La médecine du travail va-t-elle disparaître ?

octobre 2, 2015 10:46 Publié par
Anne-Marie Thomazeau

©HAMILTON/REA
Un rapport sur la médecine du travail, publié mardi 26 mai, suggère de limiter la visite d’aptitude aux salariés qui occupent des postes à risques. Les autres n’effectueraient qu’une visite tous les cinq ans.

Un rapport sur la médecine du travail, diffusé mardi 26 mai par le gouvernement, préconise que la visite d’aptitude ne soit systématique que pour les salariés occupant des postes à risques et non plus pour l’ensemble des salariés. Il recommande aussi d’espacer les visites obligatoires. Ce rapport sera présenté jeudi 28 mai au Conseil d’orientation sur les conditions de travail (Coct). A l’heure où les maladies liées au travail et le burn-out explosent, ce rapport pose pour le moins question.
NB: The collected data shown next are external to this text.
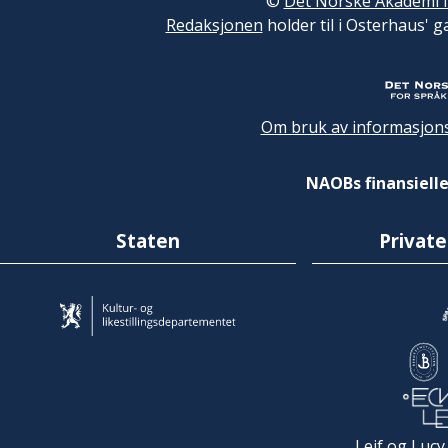
©
Det Norske Akademi f
Redaksjonen
holder til i Osterhaus' g
Om bruk av informasjons
NAOBs finansielle
Staten
Private
Leif og Lucy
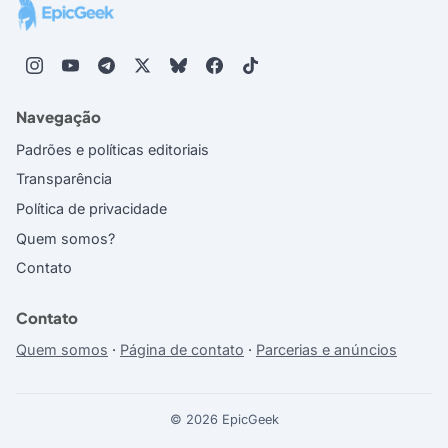
Navegação
Padrões e políticas editoriais
Transparência
Política de privacidade
Quem somos?
Contato
Contato
Quem somos
·
Página de contato
·
Parcerias e anúncios
© 2026 EpicGeek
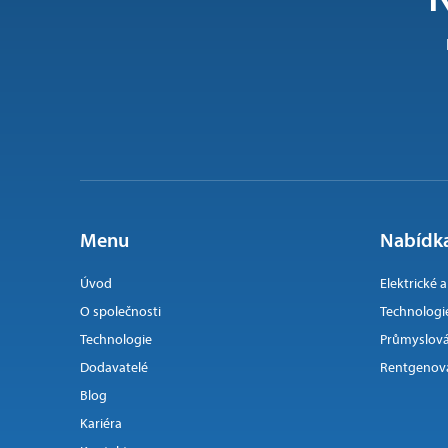
Menu
Nabídka
Úvod
Elektrické 
O společnosti
Technologi
Technologie
Průmyslová
Dodavatelé
Rentgenová
Blog
Kariéra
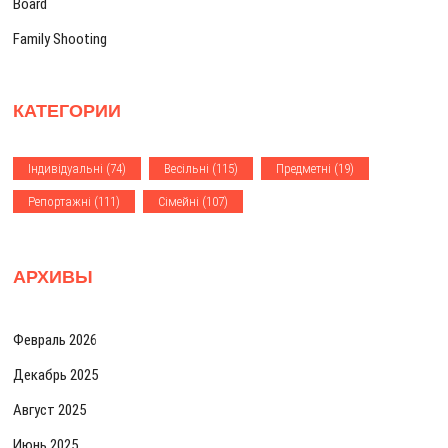
Board
п
Family Shooting
и
с
КАТЕГОРИИ
я
м
Iндивiдуальнi
(74)
Весiльнi
(115)
Предметнi
(19)
Репортажнi
(111)
Сiмейнi
(107)
АРХИВЫ
Февраль 2026
Декабрь 2025
Август 2025
Июнь 2025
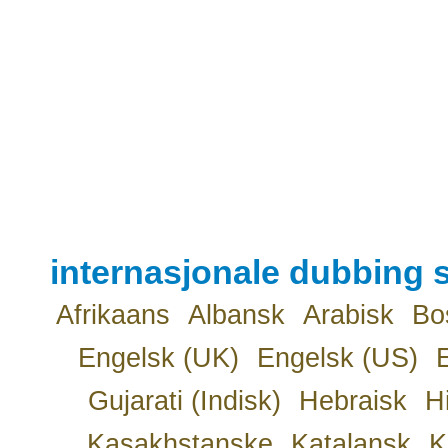
internasjonale dubbing s
Afrikaans
Albansk
Arabisk
Bo
Engelsk (UK)
Engelsk (US)
Gujarati (Indisk)
Hebraisk
H
Kasakhstanske
Katalansk
K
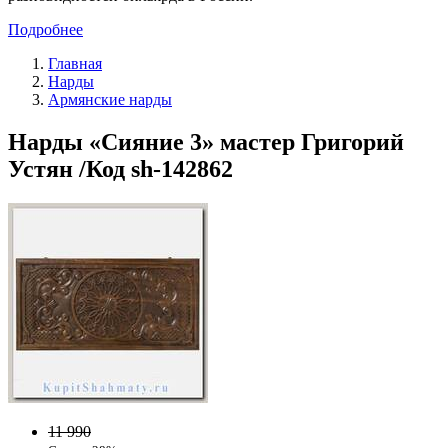
Подробнее
Главная
Нарды
Армянские нарды
Нарды «Сияние 3» мастер Григорий
Устян /Код sh-142862
11 990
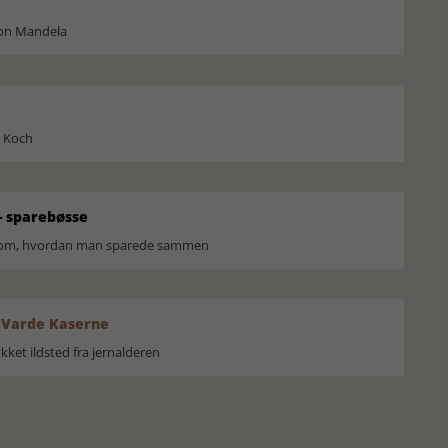
son Mandela
l Koch
 sparebøsse
r om, hvordan man sparede sammen
 Varde Kaserne
ket ildsted fra jernalderen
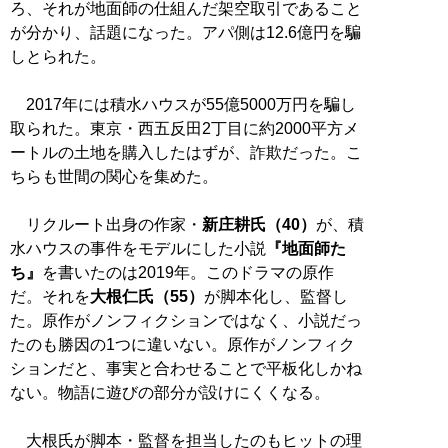
ろ、それが地面師の仕組んだ架空取引であること
が分かり、話題になった。アパ側は12.6億円を騙
しとられた。
2017年には積水ハウスが55億5000万円を騙し
取られた。東京・西五反田2丁目に約2000平方メ
ートルの土地を購入したはずが、詐欺だった。こ
ちらも世間の関心を集めた。
リクルート出身の作家・
新庄耕氏（40）
が、積
水ハウスの事件をモデルにした小説
『地面師た
ち』
を書いたのは2019年。このドラマの原作
だ。それを
大根仁氏（55）
が脚本化し、監督し
た。原作がノンフィクションではなく、小説だっ
たのも勝因の1つに違いない。原作がノンフィク
ションだと、事実と合わせることで平板化しかね
ない。物語に遊びの部分が設けにくくなる。
大根氏が脚本・監督を担当したのもヒットの理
Aujourd’hui, le Code du travail prévoit une visite médicale obligatoire pour tous les salariés, avant l’embauche ou la fin de la période d’essai, pour vérifier leur aptitude au poste de travail. Une fois embauchés, les salariés ont une visite au minimum tous les deux ans. La mission « propose de strictement limiter le contrôle de l’aptitude aux salariés qui occupent un poste de sécurité », c’est-à-dire dont les tâches peuvent mettre en danger leur santé et celle de leurs collègues. Par exemple: les pilotes d’avion, les conducteurs de train ou les grutiers.

Pour tous les autres salariés, le rapport propose «d ‘abandonner la vérification systématique de l’aptitude » à l’embauche, qui serait remplacée par une « visite obligatoire d’information et de prévention » donnant lieu à une simple « attestation de suivi de santé ».  Réalisée par l’infirmier de santé au travail sous la responsabilité du médecin du travail », elle devrait « avoir lieu dans les trois mois pour les salariés occupant un poste à risque et dans les six mois pour les autres ». Par la suite, les salariés auraient « une visite médicale périodique au minimum tous les cinq ans «. Ceux occupant un poste à risque bénéficieraient, en outre, « d’une visite infirmière au minimum tous les deux ans ».